Moore is known for her ready smile and her talkative personality.
“One thing my parents noticed about me early on was I talked a lot. I have a father who’s very quiet, very much an intellectual; a mother who’s quiet, very sweet; three sisters who are quiet; and the out comes Wanda Jean. My sister told me I could talk to a door. Yes I could! … When I get students who are talkative, I get it. People like me who talk a lot, we just love to interact with other people. We just have so much to say and do.”
Part of what Moore loves about teaching is interacting with students. “That’s my favorite part of the day. And I love watching them trying to grasp an understanding of French. When they get it, their eyes just light up. That makes my day.”
Moore still adores French, and she loves teaching French to fifth- and sixth-graders and serving as a sixth-grade advisor.
“I like a warm atmosphere, I’m very laid back as a teacher, and I try to make it fun because I teach the younger ones. If I don’t make them feel that they can learn a foreign language successfully, they will give up on that language forever. So I have probably one of the more important jobs because I have to sell the language to the students and make them feel as though they can be successful.”

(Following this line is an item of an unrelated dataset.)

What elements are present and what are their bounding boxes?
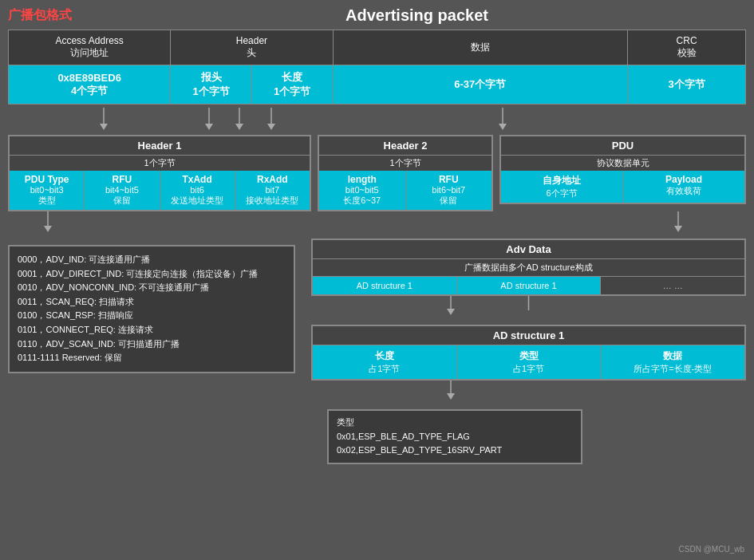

But French is only part of what Moore is teaching.
She wants her students to develop “a sense of forgiveness toward each other and themselves, and a capacity to understand others, to reach out, to not be afraid to meet and get to know people who are not like them. That’s what I hope — that they can forgive themselves when they make mistakes and they can forgive others when they make mistakes. I teach kids to be kind, to be loving and to be accepting of other people. That’s the biggest lesson I want them to learn. Above and beyond French, I want them to learn that.”
Moore’s teaching style is not unlike her parenting style.

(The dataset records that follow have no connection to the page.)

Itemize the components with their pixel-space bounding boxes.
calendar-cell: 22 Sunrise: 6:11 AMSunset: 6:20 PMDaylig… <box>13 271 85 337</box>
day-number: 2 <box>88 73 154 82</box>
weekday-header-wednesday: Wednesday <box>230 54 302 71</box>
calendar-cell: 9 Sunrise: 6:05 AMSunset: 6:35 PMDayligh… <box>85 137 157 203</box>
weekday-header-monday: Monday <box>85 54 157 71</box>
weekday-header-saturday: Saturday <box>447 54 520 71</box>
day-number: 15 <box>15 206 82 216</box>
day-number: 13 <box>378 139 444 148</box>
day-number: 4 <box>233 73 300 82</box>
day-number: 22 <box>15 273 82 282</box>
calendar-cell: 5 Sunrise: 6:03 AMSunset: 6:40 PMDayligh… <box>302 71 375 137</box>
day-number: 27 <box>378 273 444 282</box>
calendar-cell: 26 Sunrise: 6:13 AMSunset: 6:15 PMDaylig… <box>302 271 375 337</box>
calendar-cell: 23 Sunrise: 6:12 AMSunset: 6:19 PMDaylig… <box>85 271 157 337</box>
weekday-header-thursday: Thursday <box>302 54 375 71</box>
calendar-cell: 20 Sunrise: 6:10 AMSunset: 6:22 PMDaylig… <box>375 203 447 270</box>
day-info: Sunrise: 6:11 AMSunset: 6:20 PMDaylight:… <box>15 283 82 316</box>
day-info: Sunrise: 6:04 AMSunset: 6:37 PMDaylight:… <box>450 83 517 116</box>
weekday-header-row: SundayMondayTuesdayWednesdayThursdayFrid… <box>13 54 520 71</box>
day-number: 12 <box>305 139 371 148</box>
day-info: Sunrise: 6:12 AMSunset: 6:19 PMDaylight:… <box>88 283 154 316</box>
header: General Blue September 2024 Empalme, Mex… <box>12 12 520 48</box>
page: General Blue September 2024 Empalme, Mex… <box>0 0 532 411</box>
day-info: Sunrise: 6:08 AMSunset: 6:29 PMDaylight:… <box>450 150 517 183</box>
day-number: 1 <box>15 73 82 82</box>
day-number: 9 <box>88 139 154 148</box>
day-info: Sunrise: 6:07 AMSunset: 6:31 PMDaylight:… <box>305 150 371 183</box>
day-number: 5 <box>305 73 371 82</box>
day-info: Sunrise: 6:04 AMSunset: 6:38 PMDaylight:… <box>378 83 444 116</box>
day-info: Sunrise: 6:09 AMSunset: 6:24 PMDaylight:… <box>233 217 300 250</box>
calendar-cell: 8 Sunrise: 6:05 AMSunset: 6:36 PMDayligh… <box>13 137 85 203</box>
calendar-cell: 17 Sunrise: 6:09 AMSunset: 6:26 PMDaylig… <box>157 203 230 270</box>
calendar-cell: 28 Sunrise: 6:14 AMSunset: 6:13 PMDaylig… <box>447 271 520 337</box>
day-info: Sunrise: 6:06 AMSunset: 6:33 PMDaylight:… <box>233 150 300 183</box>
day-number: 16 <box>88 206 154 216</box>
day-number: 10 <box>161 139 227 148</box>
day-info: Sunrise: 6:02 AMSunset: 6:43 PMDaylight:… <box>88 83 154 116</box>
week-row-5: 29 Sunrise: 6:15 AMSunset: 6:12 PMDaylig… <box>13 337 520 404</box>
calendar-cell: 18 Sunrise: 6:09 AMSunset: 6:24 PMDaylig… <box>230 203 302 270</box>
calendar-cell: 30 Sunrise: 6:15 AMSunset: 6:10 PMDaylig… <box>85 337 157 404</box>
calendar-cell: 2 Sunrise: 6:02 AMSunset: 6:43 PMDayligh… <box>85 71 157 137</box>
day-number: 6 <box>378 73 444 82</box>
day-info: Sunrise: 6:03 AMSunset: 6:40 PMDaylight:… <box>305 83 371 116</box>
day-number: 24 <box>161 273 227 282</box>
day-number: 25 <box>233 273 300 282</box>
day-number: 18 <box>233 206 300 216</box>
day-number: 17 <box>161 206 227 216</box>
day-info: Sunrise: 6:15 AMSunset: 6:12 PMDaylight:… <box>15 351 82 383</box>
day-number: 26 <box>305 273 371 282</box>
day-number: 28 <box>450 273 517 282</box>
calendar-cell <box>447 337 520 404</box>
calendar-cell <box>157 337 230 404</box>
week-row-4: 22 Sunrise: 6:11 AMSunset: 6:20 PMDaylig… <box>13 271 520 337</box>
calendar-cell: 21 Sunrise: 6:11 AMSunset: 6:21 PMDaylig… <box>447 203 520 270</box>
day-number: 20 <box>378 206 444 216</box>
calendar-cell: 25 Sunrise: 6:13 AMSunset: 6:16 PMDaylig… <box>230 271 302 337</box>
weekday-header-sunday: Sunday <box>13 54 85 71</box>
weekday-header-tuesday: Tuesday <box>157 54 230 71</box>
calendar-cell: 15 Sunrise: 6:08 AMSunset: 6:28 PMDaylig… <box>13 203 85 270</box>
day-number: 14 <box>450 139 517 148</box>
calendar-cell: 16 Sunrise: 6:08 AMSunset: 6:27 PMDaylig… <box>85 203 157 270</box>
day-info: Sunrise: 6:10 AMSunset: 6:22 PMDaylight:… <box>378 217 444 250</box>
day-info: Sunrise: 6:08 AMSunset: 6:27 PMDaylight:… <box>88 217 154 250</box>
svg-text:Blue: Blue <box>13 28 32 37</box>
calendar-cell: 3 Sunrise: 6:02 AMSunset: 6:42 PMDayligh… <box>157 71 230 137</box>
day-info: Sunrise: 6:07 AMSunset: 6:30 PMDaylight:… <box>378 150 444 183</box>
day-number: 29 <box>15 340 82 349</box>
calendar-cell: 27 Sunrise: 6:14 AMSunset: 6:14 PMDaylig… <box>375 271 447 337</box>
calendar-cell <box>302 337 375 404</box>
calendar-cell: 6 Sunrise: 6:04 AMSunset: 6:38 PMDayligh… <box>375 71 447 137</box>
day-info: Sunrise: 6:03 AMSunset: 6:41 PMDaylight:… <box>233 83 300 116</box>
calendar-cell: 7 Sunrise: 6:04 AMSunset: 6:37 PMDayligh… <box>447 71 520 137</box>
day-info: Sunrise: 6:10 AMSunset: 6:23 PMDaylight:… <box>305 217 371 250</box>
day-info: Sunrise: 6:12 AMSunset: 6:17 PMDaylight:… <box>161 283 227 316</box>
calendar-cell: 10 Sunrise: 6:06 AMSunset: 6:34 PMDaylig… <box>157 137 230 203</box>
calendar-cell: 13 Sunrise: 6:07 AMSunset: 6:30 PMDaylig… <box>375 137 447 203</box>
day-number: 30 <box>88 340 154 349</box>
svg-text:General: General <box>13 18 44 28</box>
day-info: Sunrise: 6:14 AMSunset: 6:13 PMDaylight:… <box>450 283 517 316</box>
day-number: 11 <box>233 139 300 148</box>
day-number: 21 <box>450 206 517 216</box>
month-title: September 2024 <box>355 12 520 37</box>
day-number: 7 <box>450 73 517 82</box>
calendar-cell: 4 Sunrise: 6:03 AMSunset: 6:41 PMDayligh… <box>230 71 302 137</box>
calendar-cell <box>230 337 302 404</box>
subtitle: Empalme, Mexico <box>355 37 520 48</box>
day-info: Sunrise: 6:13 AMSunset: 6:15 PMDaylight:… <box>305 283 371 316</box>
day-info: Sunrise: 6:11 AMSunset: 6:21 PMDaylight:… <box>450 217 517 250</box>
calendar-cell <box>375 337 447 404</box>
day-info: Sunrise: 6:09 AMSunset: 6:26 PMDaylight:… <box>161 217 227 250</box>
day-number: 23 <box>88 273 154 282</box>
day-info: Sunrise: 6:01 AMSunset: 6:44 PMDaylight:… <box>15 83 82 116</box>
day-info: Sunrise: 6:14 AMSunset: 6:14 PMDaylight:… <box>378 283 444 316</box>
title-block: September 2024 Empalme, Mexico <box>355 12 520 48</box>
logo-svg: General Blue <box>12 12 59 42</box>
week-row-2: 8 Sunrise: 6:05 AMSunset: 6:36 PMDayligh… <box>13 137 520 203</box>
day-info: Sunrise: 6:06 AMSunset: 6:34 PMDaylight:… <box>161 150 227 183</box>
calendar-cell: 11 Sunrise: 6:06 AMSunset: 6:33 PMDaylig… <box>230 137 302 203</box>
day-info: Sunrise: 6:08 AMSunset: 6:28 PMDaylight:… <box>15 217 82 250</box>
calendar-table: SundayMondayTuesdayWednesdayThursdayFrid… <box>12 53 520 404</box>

“I always wanted my boys to feel they could tell me anything. If you make a mistake, that’s fine, but you own up to it and you don’t lie about it. That was our philosophy of rearing and parenting our children and we’re still close.”
Marshall, 41, and Jeremy, 38, are graduates of Durham Academy, the U.S. Naval Academy and medical school (they are fourth generation medical doctors). Both are married, are commanders in the U.S. Navy and are stationed at Fort Belvoir, Virginia, where Marshall is a spine surgeon and Jeremy is an anesthesiologist.
Moore may soon be teaching French to a new generation.
“I have my first grandson. Jeremy and his wife had a baby over the summer. He was a preemie and was in the NICU for about a month, but he’s doing better. He’s fussy, but I told Jeremy, welcome to parenthood. They are up all night.”